*** Begin section ***

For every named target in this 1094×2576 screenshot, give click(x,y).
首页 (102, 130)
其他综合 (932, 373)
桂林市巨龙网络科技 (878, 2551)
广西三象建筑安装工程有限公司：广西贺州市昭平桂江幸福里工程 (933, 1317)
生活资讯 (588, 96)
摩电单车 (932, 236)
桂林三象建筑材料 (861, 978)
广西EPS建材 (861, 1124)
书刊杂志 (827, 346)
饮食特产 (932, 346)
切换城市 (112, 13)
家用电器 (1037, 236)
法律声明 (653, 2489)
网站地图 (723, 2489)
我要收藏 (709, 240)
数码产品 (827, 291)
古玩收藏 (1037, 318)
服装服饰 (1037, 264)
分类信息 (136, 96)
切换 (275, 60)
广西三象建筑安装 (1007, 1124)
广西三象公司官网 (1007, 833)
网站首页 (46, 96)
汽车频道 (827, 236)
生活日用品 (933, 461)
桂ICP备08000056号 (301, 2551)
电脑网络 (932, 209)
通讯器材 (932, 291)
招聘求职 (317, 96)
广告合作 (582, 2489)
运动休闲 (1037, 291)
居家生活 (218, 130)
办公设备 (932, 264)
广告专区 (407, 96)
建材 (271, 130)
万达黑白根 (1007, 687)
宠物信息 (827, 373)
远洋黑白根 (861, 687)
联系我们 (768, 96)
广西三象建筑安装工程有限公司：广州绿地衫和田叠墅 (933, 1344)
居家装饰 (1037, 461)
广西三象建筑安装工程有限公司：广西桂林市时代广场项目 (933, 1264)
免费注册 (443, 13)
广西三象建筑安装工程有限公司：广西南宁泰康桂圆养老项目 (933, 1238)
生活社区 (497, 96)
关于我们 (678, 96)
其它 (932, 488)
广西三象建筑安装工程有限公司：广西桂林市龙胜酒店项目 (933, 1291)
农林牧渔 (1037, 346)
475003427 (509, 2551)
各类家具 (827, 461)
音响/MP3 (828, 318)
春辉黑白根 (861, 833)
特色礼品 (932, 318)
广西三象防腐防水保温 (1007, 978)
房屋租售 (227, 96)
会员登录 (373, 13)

*** End section ***
*** Begin section ***

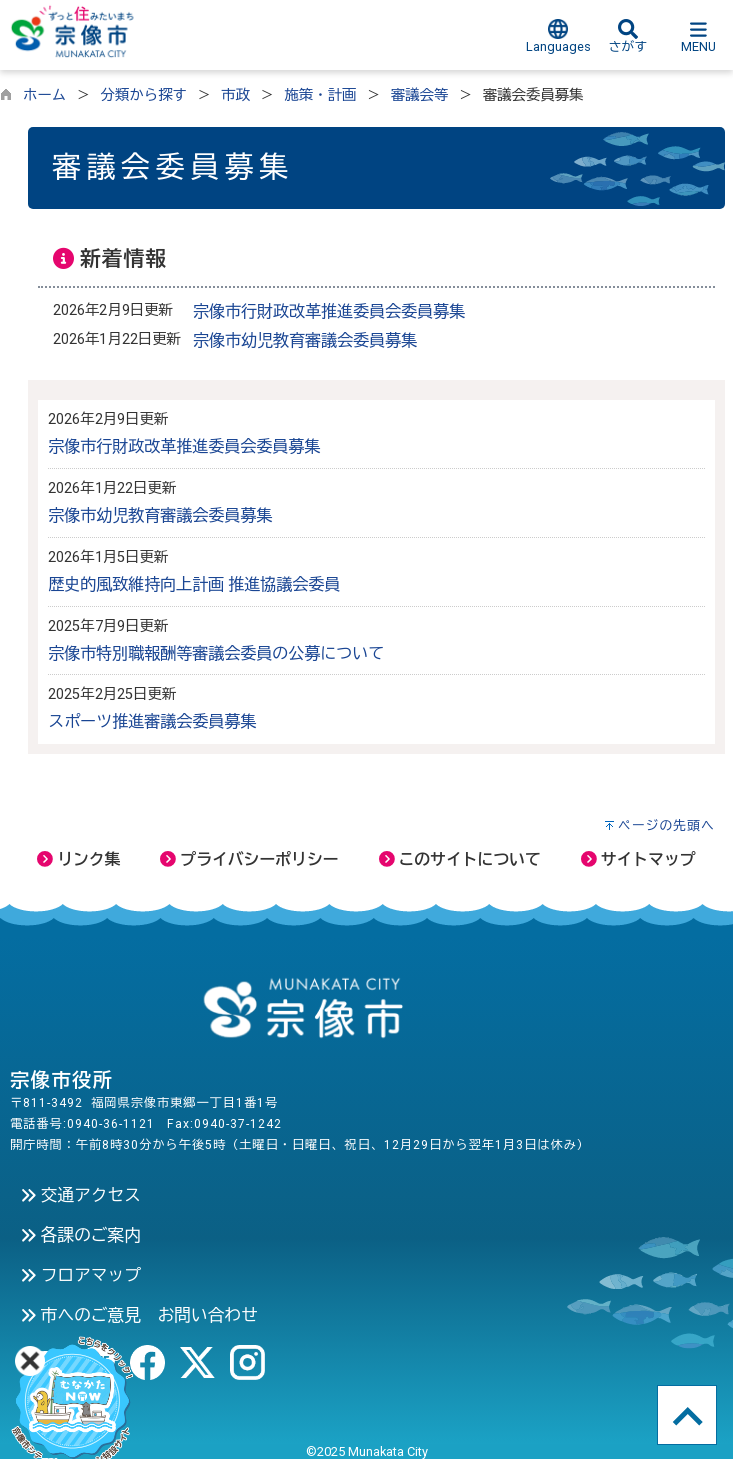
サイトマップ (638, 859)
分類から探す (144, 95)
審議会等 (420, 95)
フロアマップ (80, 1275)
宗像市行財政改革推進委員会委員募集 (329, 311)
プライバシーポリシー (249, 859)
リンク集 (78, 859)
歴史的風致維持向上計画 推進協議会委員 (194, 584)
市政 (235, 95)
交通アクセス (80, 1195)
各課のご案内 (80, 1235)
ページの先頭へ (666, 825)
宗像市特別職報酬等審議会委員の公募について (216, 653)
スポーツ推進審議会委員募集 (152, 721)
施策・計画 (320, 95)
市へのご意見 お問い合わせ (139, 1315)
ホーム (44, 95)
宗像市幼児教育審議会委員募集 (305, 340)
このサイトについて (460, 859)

*** End section ***
*** Begin section ***

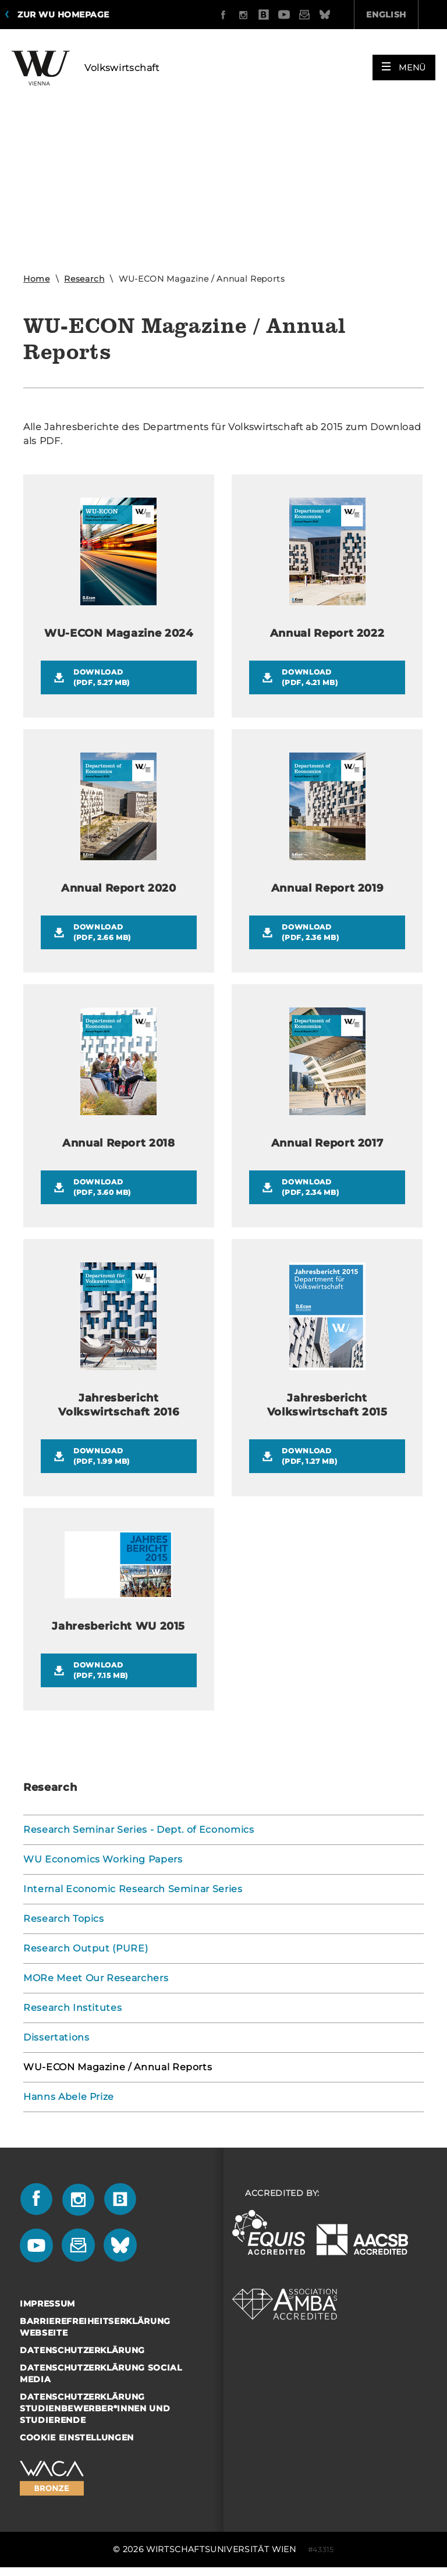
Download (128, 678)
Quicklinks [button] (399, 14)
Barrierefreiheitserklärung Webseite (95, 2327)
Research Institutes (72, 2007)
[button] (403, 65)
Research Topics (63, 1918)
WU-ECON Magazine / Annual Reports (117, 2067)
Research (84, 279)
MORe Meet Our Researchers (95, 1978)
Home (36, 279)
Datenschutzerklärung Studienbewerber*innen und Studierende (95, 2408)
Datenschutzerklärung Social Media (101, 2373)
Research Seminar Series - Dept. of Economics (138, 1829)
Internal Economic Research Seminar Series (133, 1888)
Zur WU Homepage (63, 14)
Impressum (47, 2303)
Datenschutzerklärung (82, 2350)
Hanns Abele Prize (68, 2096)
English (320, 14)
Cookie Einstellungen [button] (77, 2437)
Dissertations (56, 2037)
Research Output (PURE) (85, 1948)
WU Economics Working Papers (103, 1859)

*** End section ***

Within the entries above, report how many lines contain the word "广西三象建筑安装工程有限公司"; the figure is all that is wanted.

[Answer below]: 5